Old IMB Cl-icky keyboards...wow


----------



## SilverFox (Feb 16, 2009)

.....

At one point my dive shop had like 7 of those, to think the worthless 80/86 generation keyboard was nothing but a rhodium mine. At the time, it was just worthless junk to me.


----------



## steveonmars (Apr 17, 2009)

Does anyone have a photo or link to see what these keyboards looks like?

I just took about a dozen old IBM keyboards apart that have a steel plate that you have to use pliers or a screwdriver to pop the keys off. Then there's 3 little gold colored plates under the keys that you pull off with pliers. I've just been tossing these in a bucket with other unknown stuff to go through later. 

I still have 6 or 8 that I haven't popped the keys off yet, but I did pull the plastic covers off and cut the cords. I can screw the covers back on and sell them without the cords if there're going for that much!

Steve


----------



## steveonmars (Apr 17, 2009)

I just went and looked and I already through the plastic cases in with the recycling and they're gone.  

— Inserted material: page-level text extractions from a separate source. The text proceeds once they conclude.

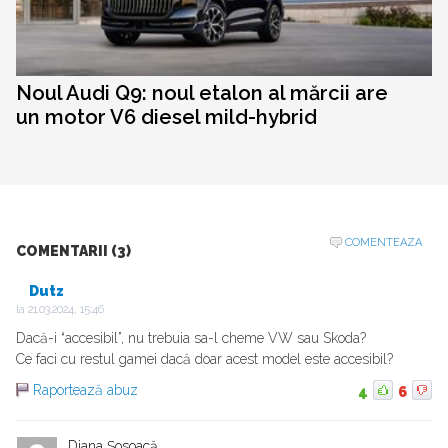
Noul Audi Q9: noul etalon al mărcii are
un motor V6 diesel mild-hybrid
COMENTEAZA
COMENTARII (3)
Dutz
la
21.03.2024, 15:46
Dacă-i “accesibil”, nu trebuia sa-l cheme VW sau Skoda?
Ce faci cu restul gamei dacă doar acest model este accesibil?
Raportează abuz
4
6
Diana Șosoacă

Here's a couple similar keyboards on ebay that's looks very close to mine, slightly different.

Item number: 380117498908
Item number: 200256030747

There's more but they aren't selling for much or don't even have bids.

I have 10 of these still sitting outside, steel plate with keys only.

Steve


----------



## steveonmars (Apr 17, 2009)

If these are the ones with the rhodium, is this something I can refine? If not is there somewhere to sell the rhodium plated parts only, a refiner maybe?

Thanks, I'll shut up now and give you guys a chance to actually read my posts instead of dominating the thread.

Steve


----------